Figure 2 shows a separation profile of the charge variants of NISTmAb acquired with the Intabio ZT system coupled to ZenoTOF 7600 system. Panel A shows a 280-nm UV absorbance profile of NISTmAb charge variants separated by icIEF. Panel B is a MS BPE of the corresponding peaks after mobilization, electrospray and detection by MS. The separation profiles generated by icIEF-UV (once inverted) and icIEF-MS on the Intabio ZT system and ZenoTOF 7600 system, respectively, are similar. icIEF-UV profile shows separated peaks across the icIEF separation channel, whereas the MS data is acquired based on the time the charge variants are mobilized and electrosprayed into the mass spectrometer. Basic peaks of the icIEF-UV profile with high pI are introduced first into the MS system for analysis and therefore appear at earlier time points (left side of the MS BPE). The MS BPE shows that all the peaks observed from icIEF-UV profile were also detected by the MS system without compromising separation resolution. This result indicates that the separation efficiency of charge variants was well maintained after chemical mobilization. The entire focusing and separation only took 15 min, demonstrating the capability of high-throughput characterization of charge variants.

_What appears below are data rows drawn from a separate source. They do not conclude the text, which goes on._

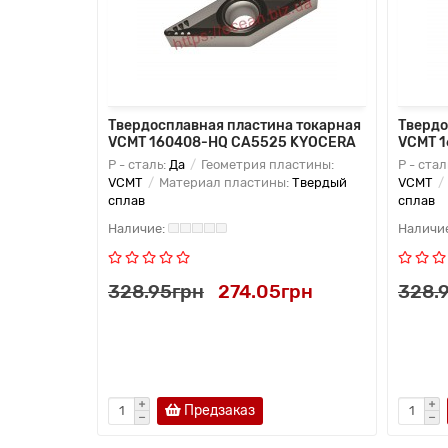
Твердосплавная пластина токарная
Твердо
VCMT 160408-HQ CA5525 KYOCERA
VCMT 
P - сталь:
Да
Геометрия пластины:
P - стал
VCMT
Материал пластины:
Твердый
VCMT
сплав
сплав
328.95грн
274.05грн
328.
Предзаказ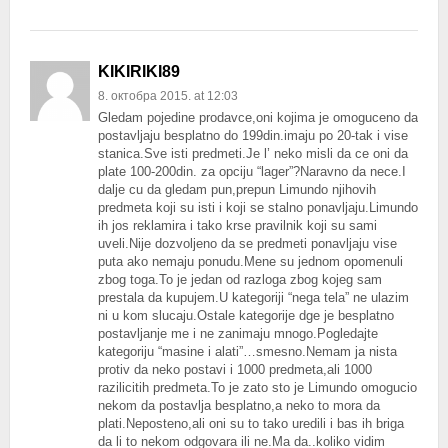
KIKIRIKI89
8. октобра 2015. at 12:03
Gledam pojedine prodavce,oni kojima je omoguceno da
postavljaju besplatno do 199din.imaju po 20-tak i vise
stanica.Sve isti predmeti.Je l’ neko misli da ce oni da
plate 100-200din. za opciju “lager”?Naravno da nece.I
dalje cu da gledam pun,prepun Limundo njihovih
predmeta koji su isti i koji se stalno ponavljaju.Limundo
ih jos reklamira i tako krse pravilnik koji su sami
uveli.Nije dozvoljeno da se predmeti ponavljaju vise
puta ako nemaju ponudu.Mene su jednom opomenuli
zbog toga.To je jedan od razloga zbog kojeg sam
prestala da kupujem.U kategoriji “nega tela” ne ulazim
ni u kom slucaju.Ostale kategorije dge je besplatno
postavljanje me i ne zanimaju mnogo.Pogledajte
kategoriju “masine i alati”…smesno.Nemam ja nista
protiv da neko postavi i 1000 predmeta,ali 1000
razilicitih predmeta.To je zato sto je Limundo omogucio
nekom da postavlja besplatno,a neko to mora da
plati.Neposteno,ali oni su to tako uredili i bas ih briga
da li to nekom odgovara ili ne.Ma da..koliko vidim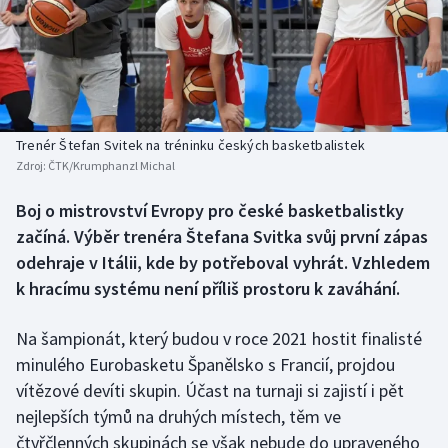
Baseball a softbal
Soutěže
Basketbal
Historické návraty
Biatlon
Aplikace ČT sport
Trenér Štefan Svitek na tréninku českých basketbalistek
Boby a skeleton
AZ kvíz
Zdroj:
ČTK/Krumphanzl Michal
Box
Boj o mistrovství Evropy pro české basketbalistky
začíná. Výběr trenéra Štefana Svitka svůj první zápas
Curling
odehraje v Itálii, kde by potřeboval vyhrát. Vzhledem
k hracímu systému není příliš prostoru k zaváhání.
Dostihy
Na šampionát, který budou v roce 2021 hostit finalisté
Florbal
minulého Eurobasketu Španělsko s Francií, projdou
vítězové devíti skupin. Účast na turnaji si zajistí i pět
Futsal
nejlepších týmů na druhých místech, těm ve
čtyřčlenných skupinách se však nebude do upraveného
Golf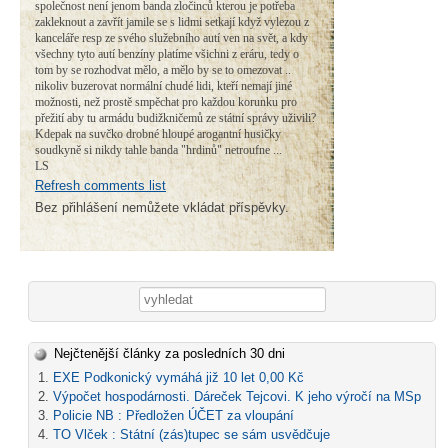
společnost není jenom banda zločinců kterou je potřeba
zakleknout a zavřít jamile se s lidmi setkají když vylezou z
kanceláře resp ze svého služebního autí ven na svět, a kdy
všechny tyto autí benzíny platíme všichni z eráru, tedy o
tom by se rozhodvat mělo, a mělo by se to omezovat ..
nikoliv buzerovat normální chudé lidi, kteří nemají jiné
možnosti, než prostě smpěchat pro každou korunku pro
přežití aby tu armádu budižkničemů ze státní správy uživili?
Kdepak na suvčko drobné hloupé arogantní husičky
soudkyně si nikdy tahle banda "hrdinů" netroufne ...
LS
Refresh comments list
Bez přihlášení nemůžete vkládat příspěvky.
Vyhledávání
Nejčtenější články za posledních 30 dni
EXE Podkonický vymáhá již 10 let 0,00 Kč
Výpočet hospodárnosti. Dáreček Tejcovi. K jeho výročí na MSp
Policie NB : Předložen ÚČET za vloupání
TO Vlček : Státní (zás)tupec se sám usvědčuje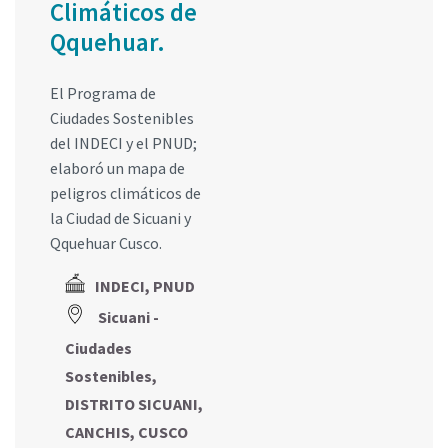
Climáticos de
Qquehuar.
El Programa de
Ciudades Sostenibles
del INDECI y el PNUD;
elaboró un mapa de
peligros climáticos de
la Ciudad de Sicuani y
Qquehuar Cusco.
INDECI, PNUD
Sicuani -
Ciudades
Sostenibles,
DISTRITO SICUANI,
CANCHIS, CUSCO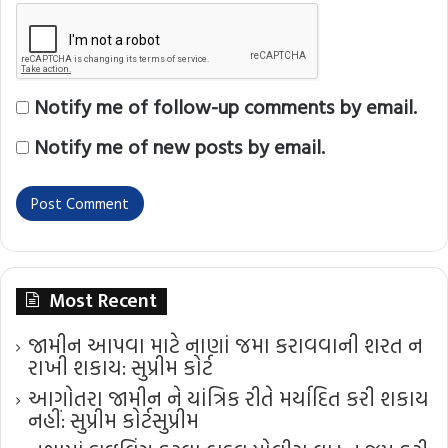
Notify me of follow-up comments by email.
Notify me of new posts by email.
Most Recent
જામીન આપવા માટે નાણાં જમા કરાવવાની શરત ન
રાખી શકાય: સુપ્રીમ કોર્ટ
આગોતરા જામીન ને યાંત્રિક રીતે મર્યાદિત કરી શકાય
નહીં: સુપ્રીમ કોર્ટ​સુપ્રીમ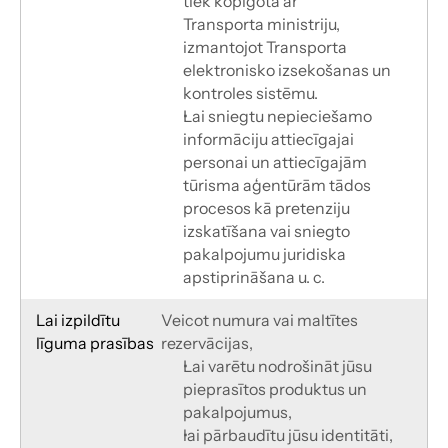
tiek kopīgota ar
Transporta ministriju, 
izmantojot Transporta 
elektronisko izsekošanas un 
kontroles sistēmu.
Lai sniegtu nepieciešamo 
informāciju attiecīgajai 
personai un attiecīgajām
tūrisma aģentūrām tādos 
procesos kā pretenziju 
izskatīšana vai sniegto 
pakalpojumu juridiska 
apstiprināšana u. c.
Lai izpildītu
Veicot numura vai maltītes 
līguma prasības
rezervācijas,
Lai varētu nodrošināt jūsu 
pieprasītos produktus un 
pakalpojumus,
lai pārbaudītu jūsu identitāti,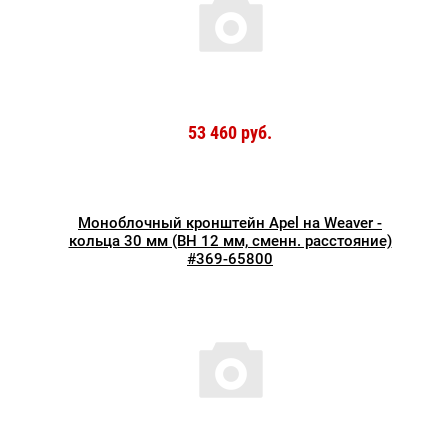
53 460 руб.
Моноблочный кронштейн Apel на Weaver -
кольца 30 мм (BH 12 мм, сменн. расстояние)
#369-65800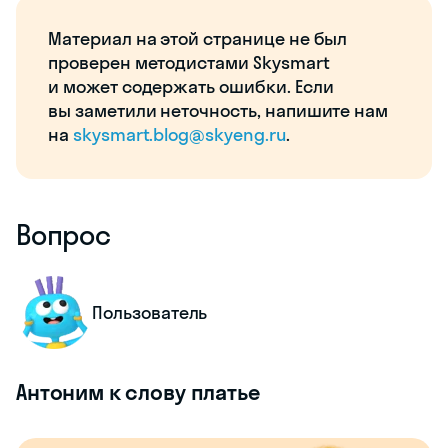
Материал на этой странице не был
проверен методистами Skysmart
и может содержать ошибки. Если
вы заметили неточность, напишите нам
на
skysmart.blog@skyeng.ru
.
Вопрос
Пользователь
Антоним к слову платье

A detailed analysis of the charge variant peaks was performed on intact NISTmAb. Figure 3 shows the intensity normalized deconvoluted mass spectra of 5 charge variants from the NISTmAb sample. The basic peaks 2 and 1 charge variants show +256 and +128 Da mass increases compared to the main peak, which are respectively identified as C-terminal lysine variants.

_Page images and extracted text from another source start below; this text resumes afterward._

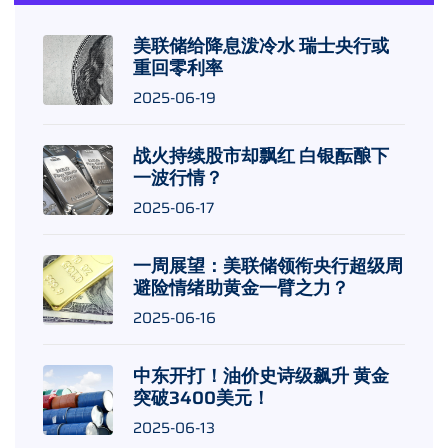
美联储给降息泼冷水 瑞士央行或
重回零利率
2025-06-19
战火持续股市却飘红 白银酝酿下
一波行情？
2025-06-17
一周展望：美联储领衔央行超级周
避险情绪助黄金一臂之力？
2025-06-16
中东开打！油价史诗级飙升 黄金
突破3400美元！
2025-06-13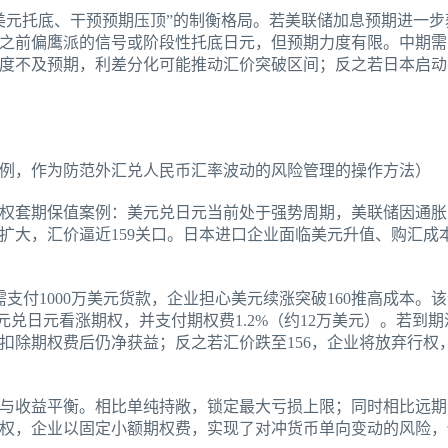
美元托底、干预预期压顶”的制衡格局。若美联储加息预期进一步
前，之前偏鹰派的信号或阶段性托底日元，但预期力度有限。中期
度不及预期，利差分化可能推动汇价突破区间；反之若日本启动
例，作为防范外汇兑人民币汇率波动的风险管理的操作方法）
权套期保值案例：美元兑日元当前处于强势周期，美联储因通胀
续扩大，汇价逼近159关口。日本进口企业面临美元升值、购汇成
支付1000万美元货款，企业担心美元续涨突破160推高成本。
元的美元兑日元看涨期权，并支付期权费1.2%（约12万美元）。若到
，扣除期权费后仍净获益；反之若汇价跌至156，企业将放弃行
与收益平衡。相比单纯持敞，锁定最大亏损上限；同时相比远期
权，企业以固定小额期权费，实现了对冲货币单向变动的风险，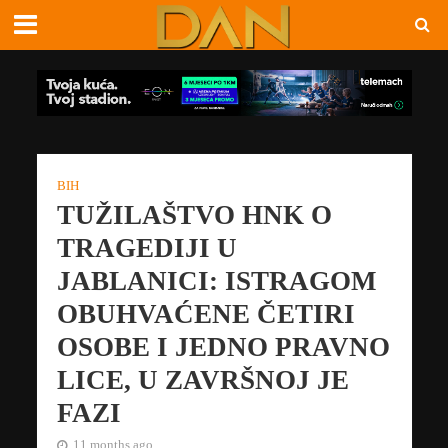
BIH
TUŽILAŠTVO HNK O
TRAGEDIJI U
JABLANICI: ISTRAGOM
OBUHVAĆENE ČETIRI
OSOBE I JEDNO PRAVNO
LICE, U ZAVRŠNOJ JE
FAZI
11 months ago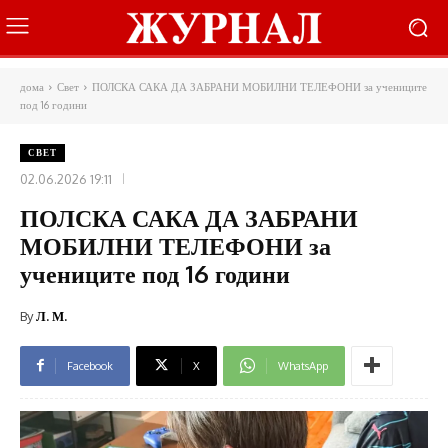
дома
Свет
ПОЛСКА САКА ДА ЗАБРАНИ МОБИЛНИ ТЕЛЕФОНИ за учениците
под 16 години
СВЕТ
02.06.2026 19:11
ПОЛСКА САКА ДА ЗАБРАНИ
МОБИЛНИ ТЕЛЕФОНИ за
учениците под 16 години
By
Л. М.
Facebook
X
WhatsApp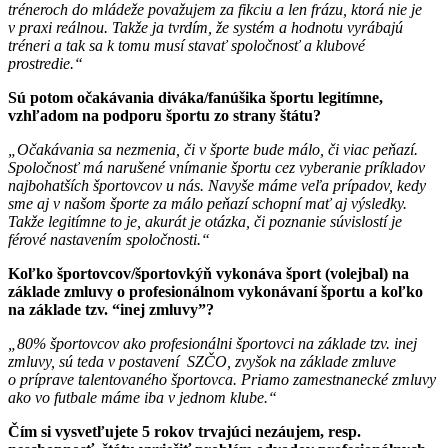
tréneroch do mládeže považujem za fikciu a len frázu, ktorá nie je
v praxi reálnou. Takže ja tvrdím, že systém a hodnotu vyrábajú
tréneri a tak sa k tomu musí stavať spoločnosť a klubové
prostredie.“
Sú potom očakávania diváka/fanúšika športu legitímne,
vzhľadom na podporu športu zo strany štátu?
„Očakávania sa nezmenia, či v športe bude málo, či viac peňazí.
Spoločnosť má narušené vnímanie športu cez vyberanie príkladov
najbohatších športovcov u nás. Navyše máme veľa prípadov, kedy
sme aj v našom športe za málo peňazí schopní mať aj výsledky.
Takže legitímne to je, akurát je otázka, či poznanie súvislostí je
férové nastavením spoločnosti.“
Koľko športovcov/športovkýň vykonáva šport (volejbal) na
základe zmluvy o profesionálnom vykonávaní športu a koľko
na základe tzv. “inej zmluvy”?
„80% športovcov ako profesionálni športovci na základe tzv. inej
zmluvy, sú teda v postavení SZČO, zvyšok na základe zmluve
o príprave talentovaného športovca. Priamo zamestnanecké zmluvy
ako vo futbale máme iba v jednom klube.“
Čím si vysvetľujete 5 rokov trvajúci nezáujem, resp.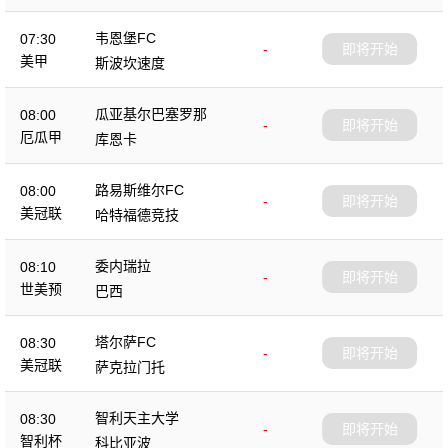
韦恩堡FC
07:30
-
即将开始
美甲
斯波坎速度
瓜亚基尔巴塞罗那
08:00
-
即将开始
厄瓜甲
库恩卡
路易斯维尔FC
08:00
-
即将开始
美冠联
哈特福德竞技
委内瑞拉
08:10
-
即将开始
世美预
巴西
塔尔萨FC
08:30
-
即将开始
美冠联
萨克拉门托
智利天主大学
08:30
-
即将开始
智利杯
科比亚波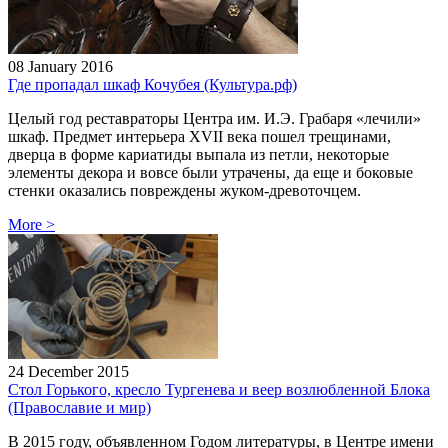
08 January 2016
Где пропадал шкаф Кочубея (Культура.рф)
Целый год реставраторы Центра им. И.Э. Грабаря «лечили»
шкаф. Предмет интерьера XVII века пошел трещинами,
дверца в форме кариатиды выпала из петли, некоторые
элементы декора и вовсе были утрачены, да еще и боковые
стенки оказались повреждены жуком-древоточцем.
More
>
24 December 2015
Стол Горького, кресло Тургенева и веер возлюбленной Блока
(Православие и мир)
В 2015 году, объявленном Годом литературы, в Центре имени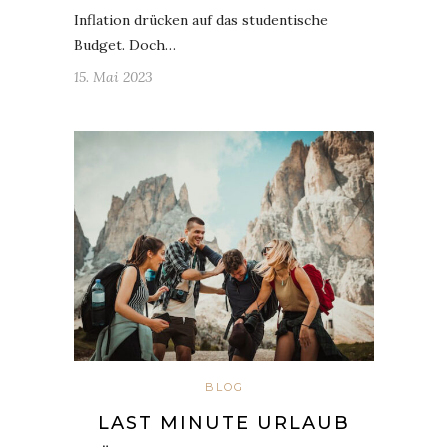
Inflation drücken auf das studentische
Budget. Doch…
15. Mai 2023
BLOG
LAST MINUTE URLAUB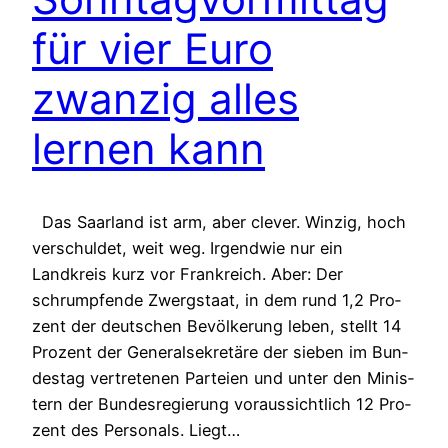
für vier Euro
zwanzig alles
lernen kann
Das Saarland ist arm, aber clever. Winzig, hoch
verschuldet, weit weg. Irgendwie nur ein
Landkreis kurz vor Frank­reich. Aber: Der
schrumpfende Zwergstaat, in dem rund 1,2 Pro­
zent der deut­schen Be­völ­ke­rung leben, stellt 14
Prozent der Generalsekretäre der sie­ben im Bun­
des­tag ver­tre­te­nen Par­tei­en und un­ter den Mi­nis­
tern der Bun­des­re­gie­rung voraussichtlich 12 Pro­
zent des Per­so­nals. Liegt…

Additional peaks above G2F/G2F at +162 Da intervals are observed in acidic peaks 1 and 2, identified as putative glycation. Masses that correspond to glycans with NeuGc sialic acid are observed in acidic peaks 2. A +1 Da mass shift was observed in acidic peak 1 and a +2 Da mass shift was observed in acidic peak 2 for proteoforms with G0F/G0F, indicating a high abundance of proteoforms with1 deamidation or 2 deamidation events in these 2 charge variants. Due to the excellent charge heterogeneity separation on the Intabio ZT system, neutral proteoforms, such as the glycosylation series, including lowabundance glycans such as G0F/G0F-GlcNAc, are readily measured by icIEF-UV/MS. In a follow-up technical note, we confirm the existence of glycation by performing the icIEFUV/MS analysis on a deglycosylated NISTmAb using the Intabio ZT system.

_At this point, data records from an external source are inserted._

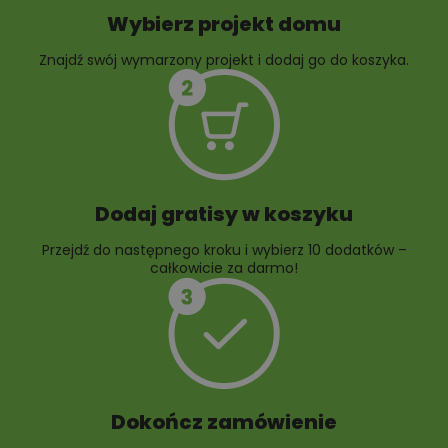
Wybierz projekt domu
Znajdź swój wymarzony projekt i dodaj go do koszyka.
10 projektów rabat
ogrodowych
Dodaj gratisy w koszyku
Przejdź do następnego kroku i wybierz 10 dodatków –
całkowicie za darmo!
Dokończ zamówienie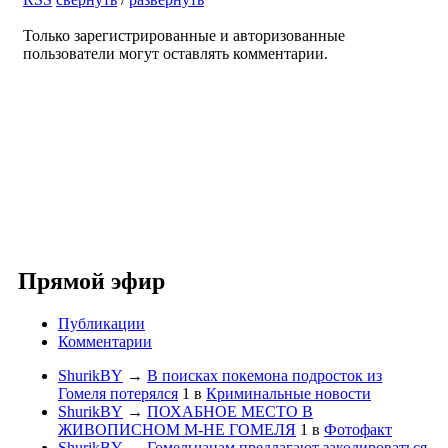
Только зарегистрированные и авторизованные
пользователи могут оставлять комментарии.
Прямой эфир
Публикации
Комментарии
ShurikBY
→
В поисках покемона подросток из
Гомеля потерялся
1
в
Криминальные новости
ShurikBY
→
ПОХАБНОЕ МЕСТО В
ЖИВОПИСНОМ М-НЕ ГОМЕЛЯ
1
в
Фотофакт
ShurikBY
→
Гомельчанам предлагают закодироваться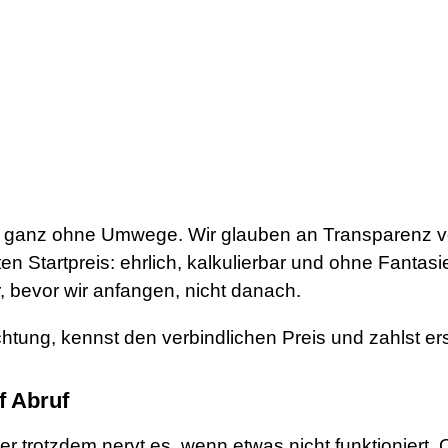
 – ganz ohne Umwege. Wir glauben an Transparenz vo
ten Startpreis: ehrlich, kalkulierbar und ohne Fanta
, bevor wir anfangen, nicht danach.
chtung, kennst den verbindlichen Preis und zahlst ers
f Abruf
ber trotzdem nervt es, wenn etwas nicht funktionier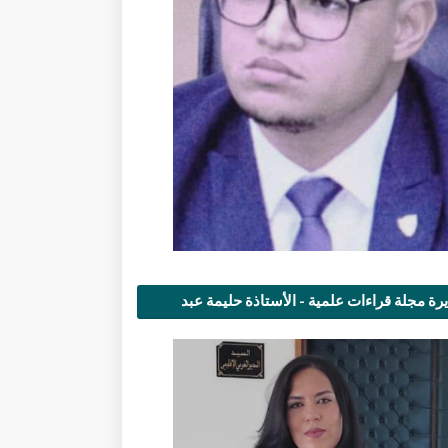
رة مجلة قراءات علمية - الأستاذة حليمة عبد
مى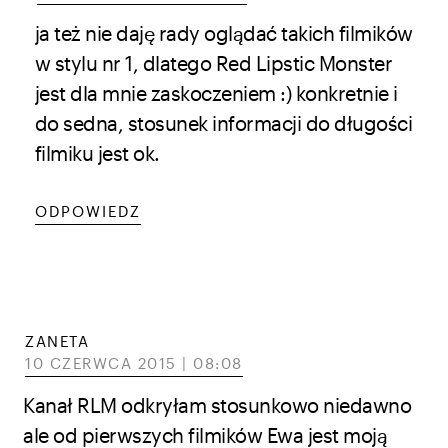
ja też nie daję rady oglądać takich filmików
w stylu nr 1, dlatego Red Lipstic Monster
jest dla mnie zaskoczeniem :) konkretnie i
do sedna, stosunek informacji do długości
filmiku jest ok.
ODPOWIEDZ
ZANETA
10 CZERWCA 2015 | 08:08
Kanał RLM odkryłam stosunkowo niedawno
ale od pierwszych filmików Ewa jest moją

Figure 4 shows an example of the analysis result using the Biologics Explorer software. The layout simultaneously includes the UV electropherogram, results summary, MS data, deconvoluted ion map results and raw MS data. On the top left panel, the UV electropherogram illustrating the isoelectric focusing separation of charge variants and the integration of identified peaks. Peaks identified in the icIEF-UV profiles (electropherogram table) and MS BPE (peak table) are separately listed in the bottom left panel with detailed annotations of the identified proteoforms in the annotations section. The top right panel presents the ion map (color image) and deconvoluted mass spectra of the peak selected in the left panel. The bottom right panel shows the peaks selected in the deconvoluted mass spectra, including peak intensities, retention time and method used for data analysis. This report summary demonstrates a comprehensive overview of a streamlined charge variant characterization using the Biologics Explorer software.